Brendan Loy (The Irish Trojan’s Blog) posted a link to a BBC-hosted story and video that will break your heart. And if it doesn’t break your heart in two, I wouldn’t want to know you.

New Orleans annihilated?

The Times Picayune, the paper of record for me growing up in the New Orleans area, has gone to an online edition-only today. In an article just posted titled, “Will New Orleans Survive?”, writer James Varney says:

On the southern fringe of New Orleans’ City Park there is a live oak with a branch that dips low, goes briefly underground, and comes up the other side still thriving.

It’s ancient and gnarled, this tree, and filtered sunglight slants through its crown at dusk. It’s a sublime thing.

When we talk about these majestic items that dot New Orleans’ landscape we say, “is,” but we may mean, “was.” The reports are still scattered, the news from the ground still incomplete, but Hurricane Katrina may have annihilated New Orleans.

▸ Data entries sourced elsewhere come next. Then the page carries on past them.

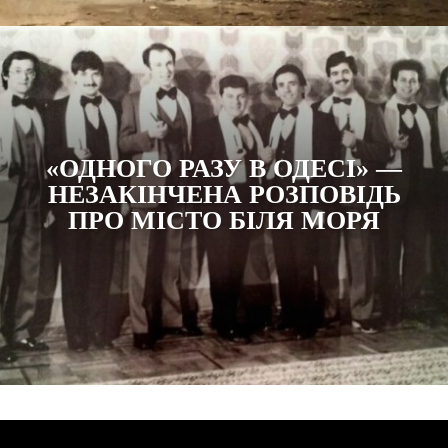
«ОДНОГО РАЗУ В ОДЕСІ» —
НЕЗАКІНЧЕНА РОЗПОВІДЬ
ПРО МІСТО БІЛЯ МОРЯ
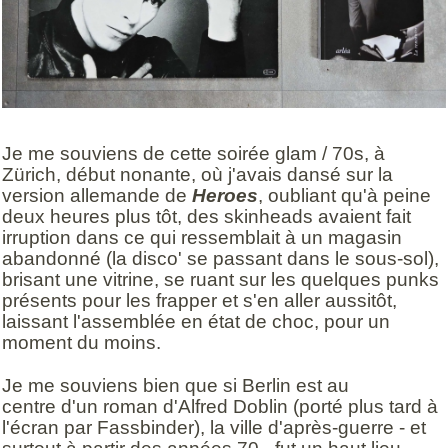
Je me souviens de cette soirée glam / 70s, à
Zürich, début nonante, où j'avais dansé sur la
version allemande de
Heroes
, oubliant qu'à peine
deux heures plus tôt, des skinheads avaient fait
irruption dans ce qui ressemblait à un magasin
abandonné (la disco' se passant dans le sous-sol),
brisant une vitrine, se ruant sur les quelques punks
présents pour les frapper et s'en aller aussitôt,
laissant l'assemblée en état de choc, pour un
moment du moins.
Je me souviens bien que si Berlin est au
centre d'un roman d'Alfred Doblin (porté plus tard à
l'écran par Fassbinder), la ville d'après-guerre - et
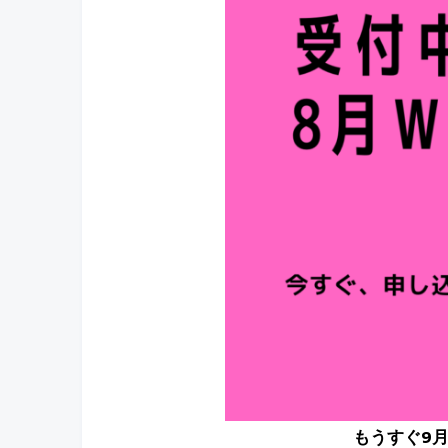
もうすぐ9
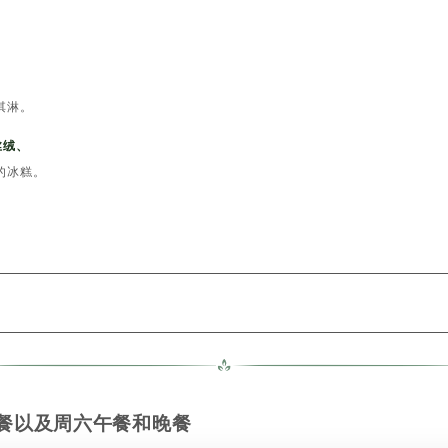
淇淋。
丝绒、
的冰糕。
晚餐以及周六午餐和晚餐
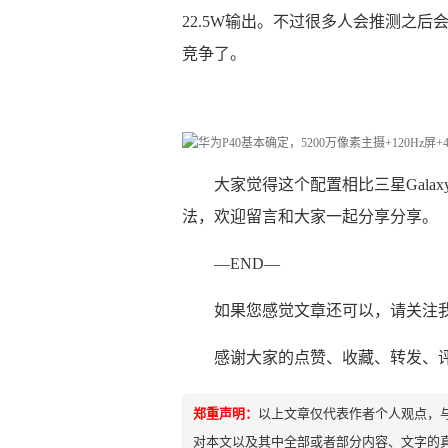
22.5W输出。不过很多人会推测之后
竞争了。
大家觉得这个配置相比三星Gala
法，欢迎留言和大家一起分享分享。
—END—
如果您感觉文章还可以，请关注
感谢大家的点赞、收藏、转发、
郑重声明：
以上文章仅代表作者个人观点，
对本文以及其中全部或者部分内容、文字的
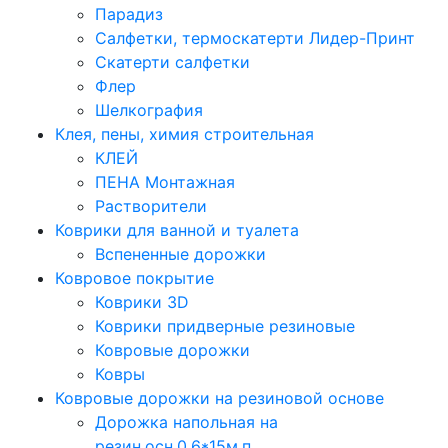
Парадиз
Салфетки, термоскатерти Лидер-Принт
Скатерти салфетки
Флер
Шелкография
Клея, пены, химия строительная
КЛЕЙ
ПЕНА Монтажная
Растворители
Коврики для ванной и туалета
Вспененные дорожки
Ковровое покрытие
Коврики 3D
Коврики придверные резиновые
Ковровые дорожки
Ковры
Ковровые дорожки на резиновой основе
Дорожка напольная на
резин.осн.0,6*15м.п.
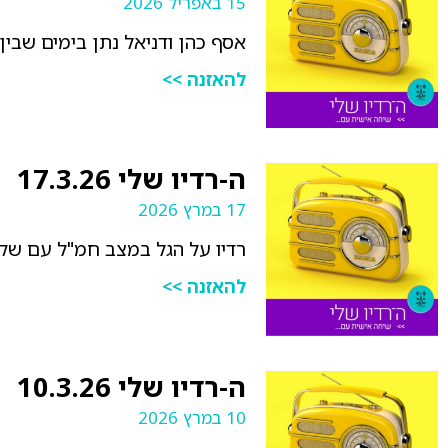
15 באפריל 2026
אסף כהן ודניאל נתן בימים שבין 
להאזנה >>
ה-רדיו שלי 17.3.26
17 במרץ 2026
רדיו על הגל במצב חמ"ל עם שקד 
להאזנה >>
ה-רדיו שלי 10.3.26
10 במרץ 2026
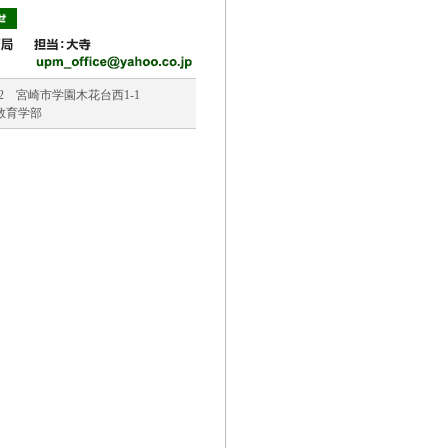
192 宮崎市学園木花台西1-1
教育学部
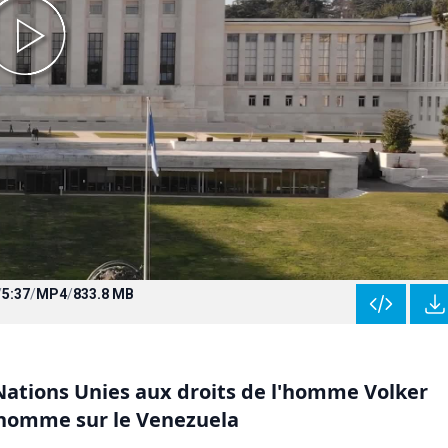
/
5:37
/
MP4
/
833.8 MB
ations Unies aux droits de l'homme Volker
l'homme sur le Venezuela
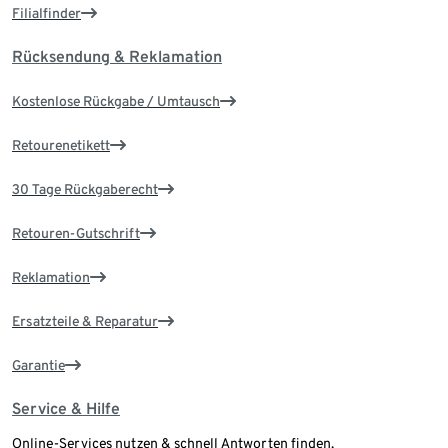
Filialfinder
Rücksendung & Reklamation
Kostenlose Rückgabe / Umtausch
Retourenetikett
30 Tage Rückgaberecht
Retouren-Gutschrift
Reklamation
Ersatzteile & Reparatur
Garantie
Service & Hilfe
Online-Services nutzen & schnell Antworten finden.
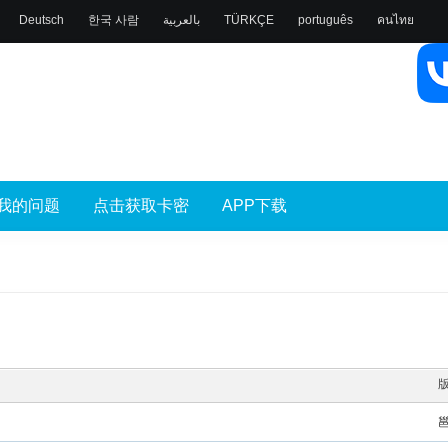
Deutsch
한국 사람
بالعربية
TÜRKÇE
português
คนไทย
我的问题
点击获取卡密
APP下载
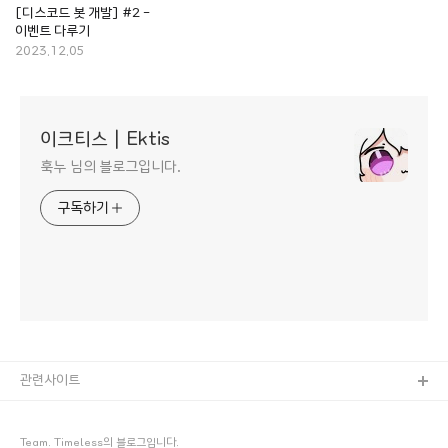
[디스코드 봇 개발] #2 -
이벤트 다루기
2023.12.05
이크티스 | Ektis
훅누 님의 블로그입니다.
구독하기
관련사이트
Team. Timeless의 블로그입니다.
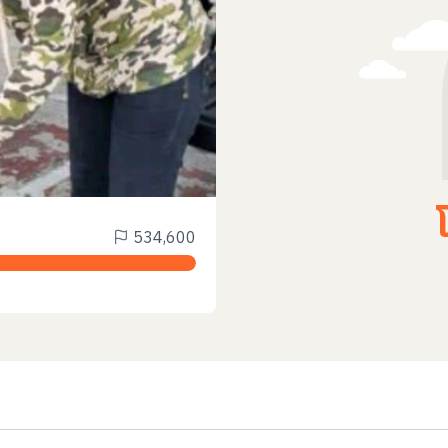
534,600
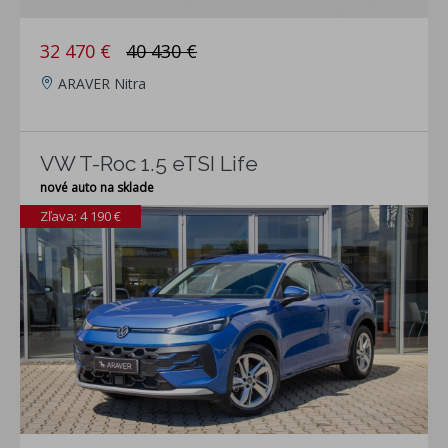
32 470 €
40 430 €
ARAVER Nitra
VW T-Roc 1.5 eTSI Life
nové auto na sklade
Zľava: 4 190 €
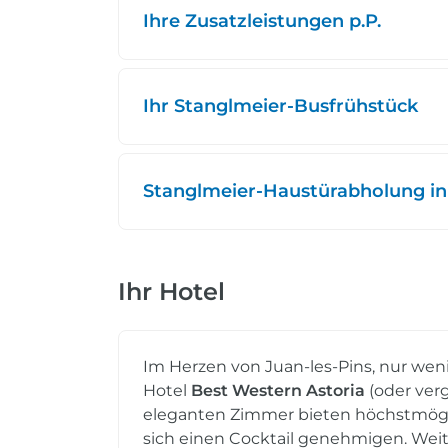
Ihre Zusatzleistungen p.P.
Ihr Stanglmeier-Busfrühstück
Stanglmeier-Haustürabholung in
Ihr Hotel
Im Herzen von Juan-les-Pins, nur weni
Hotel
Best Western Astoria
(oder verg
eleganten Zimmer bieten höchstmögli
sich einen Cocktail genehmigen. Weit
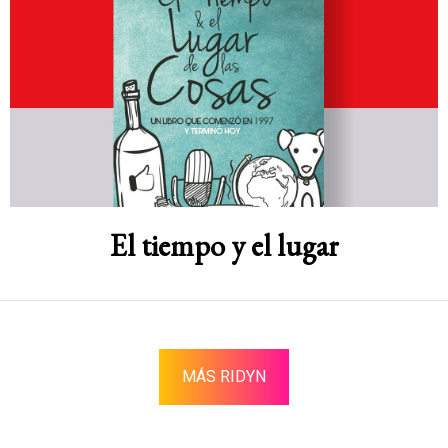
El tiempo y el lugar
MÁS RIDYN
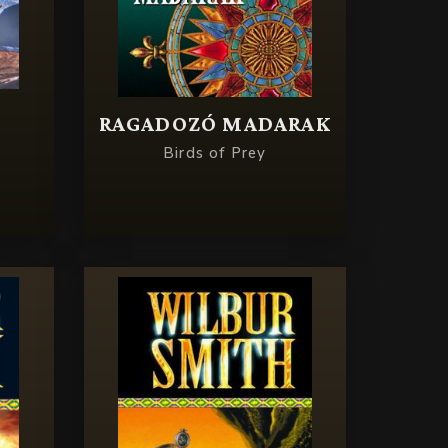
RAGADOZÓ MADARAK
Birds of Prey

It looks bad to everyone. “It’s impossible for us to say how many structures can be salvaged,” Gov. Kathleen Blanco said late Tuesday. But can the birthplace of jazz truly be wiped from the face of the earth?

New Orleans may yet surprise. Too often the city is written off as a whiskey nirvana, where one guzzles Pimms cups at Napoleon House in the French Quarter at night, and eggs and grits at the Camellia Grill in the Riverbend at sunrise.

The rest of the article is good reading because it touches on a lot of reasons why I’m pretty sure the city will surprise again int he face of Katrina’s devastation. People and the cities they inhabit are remarkably resilient. When faced with insurmountable tasks, people, in general, will find a way over, around or through.

The very history of south Louisiana — and New Orleans in particular — is a testament to surviving.

It’s events like this that remind people they are people first, Orleanians second, and skin color somewhere down the line. Substitute another city for New Orleans and I believe the same could be said for any other city under such dire conditions.

Katrina, the monster.

I’ve been through many hurricanes. This is going to sound weird, but some of my fondest memories of childhood are from hurricanes. My childhood home was a former turn-of-the-century Catholic rectory that was built to withstand the gulf’s hurricanes. So, when the hurricanes came to the Gulf south, family and friends camped out at our house. To the kids, that meant flashlights for everyone and sleeping on the floor. As a kid, how could it get any better than that?

But here in Big People Land, I have quite a different opinion of hurricanes. The devastation Katrina caused leaves me at a loss for words. From New Orleans through the Mississippi Gulf Coast, the destruction is impossible to comprehend.

Here are a few links for you to visit if you have a moment. And say a prayer for the people along the gulf coast if you are so inclined:

Josh Britton

The Irish Trojan’s Blog

Video interview with New Orleans Mayor Ray Nagin Monday night.

Times Picayune newspaper online (print edition was cancelled)

Time Picayune blog

WDSU TV

WWL TV

WLBT TV

I’m still trying to contact family and friends.